### Exercise prompt
Pull every line with "rate" from the material.

### Dataset entries
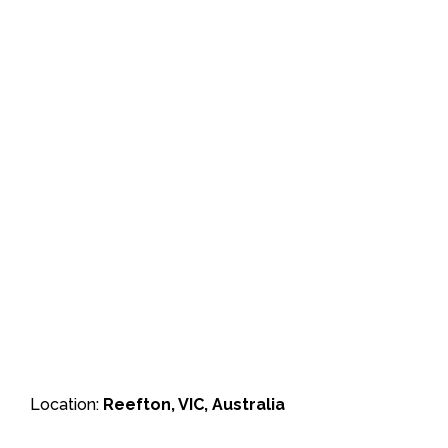
Location:
Reefton, VIC, Australia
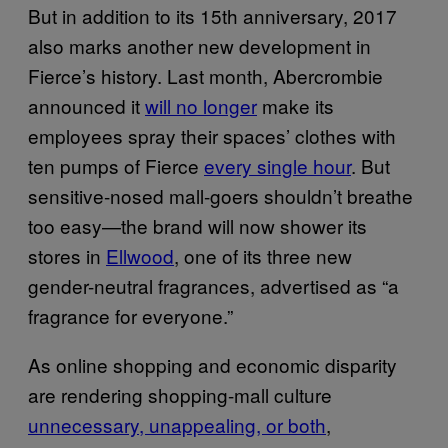
But in addition to its 15th anniversary, 2017
also marks another new development in
Fierce’s history. Last month, Abercrombie
announced it
will no longer
make its
employees spray their spaces’ clothes with
ten pumps of Fierce
every single hour
. But
sensitive-nosed mall-goers shouldn’t breathe
too easy—the brand will now shower its
stores in
Ellwood
, one of its three new
gender-neutral fragrances, advertised as “a
fragrance for everyone.”
As online shopping and economic disparity
are rendering shopping-mall culture
unnecessary, unappealing, or both
,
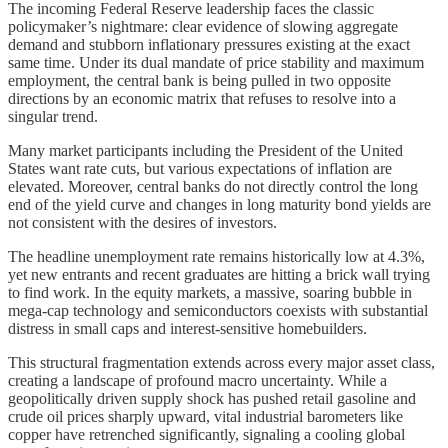
The incoming Federal Reserve leadership faces the classic
policymaker’s nightmare: clear evidence of slowing aggregate
demand and stubborn inflationary pressures existing at the exact
same time. Under its dual mandate of price stability and maximum
employment, the central bank is being pulled in two opposite
directions by an economic matrix that refuses to resolve into a
singular trend.
Many market participants including the President of the United
States want rate cuts, but various expectations of inflation are
elevated. Moreover, central banks do not directly control the long
end of the yield curve and changes in long maturity bond yields are
not consistent with the desires of investors.
The headline unemployment rate remains historically low at 4.3%,
yet new entrants and recent graduates are hitting a brick wall trying
to find work. In the equity markets, a massive, soaring bubble in
mega-cap technology and semiconductors coexists with substantial
distress in small caps and interest-sensitive homebuilders.
This structural fragmentation extends across every major asset class,
creating a landscape of profound macro uncertainty. While a
geopolitically driven supply shock has pushed retail gasoline and
crude oil prices sharply upward, vital industrial barometers like
copper have retrenched significantly, signaling a cooling global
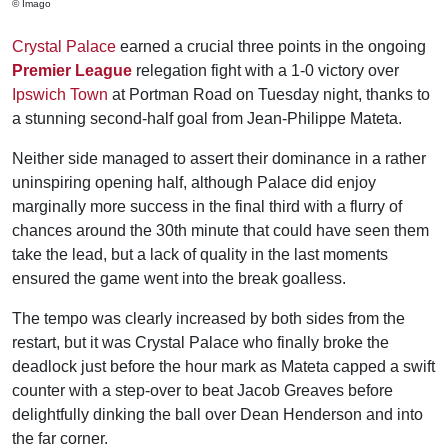
© Imago
Crystal Palace
earned a crucial three points in the ongoing
Premier League
relegation fight with a 1-0 victory over
Ipswich Town
at Portman Road on Tuesday night, thanks to
a stunning second-half goal from Jean-Philippe Mateta.
Neither side managed to assert their dominance in a rather
uninspiring opening half, although Palace did enjoy
marginally more success in the final third with a flurry of
chances around the 30th minute that could have seen them
take the lead, but a lack of quality in the last moments
ensured the game went into the break goalless.
The tempo was clearly increased by both sides from the
restart, but it was Crystal Palace who finally broke the
deadlock just before the hour mark as Mateta capped a swift
counter with a step-over to beat Jacob Greaves before
delightfully dinking the ball over Dean Henderson and into
the far corner.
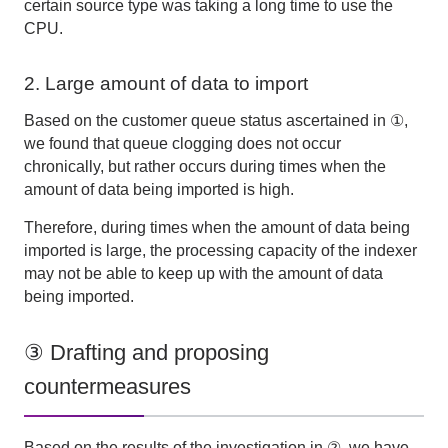
certain source type was taking a long time to use
the
CPU
.
2. Large amount of data to import
Based on the customer queue status ascertained in ①,
we found that queue clogging does not occur
chronically, but rather occurs during times when the
amount of data being imported is high.
Therefore, during times when the amount of data being
imported is large, the processing capacity of the indexer
may not be able to keep up with the amount of data
being imported.
③ Drafting and proposing
countermeasures
Based on the results of the investigation in ②, we have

### Output for this exercise
States want rate cuts, but various expectations of inflation are
The headline unemployment rate remains historically low at 4.3%,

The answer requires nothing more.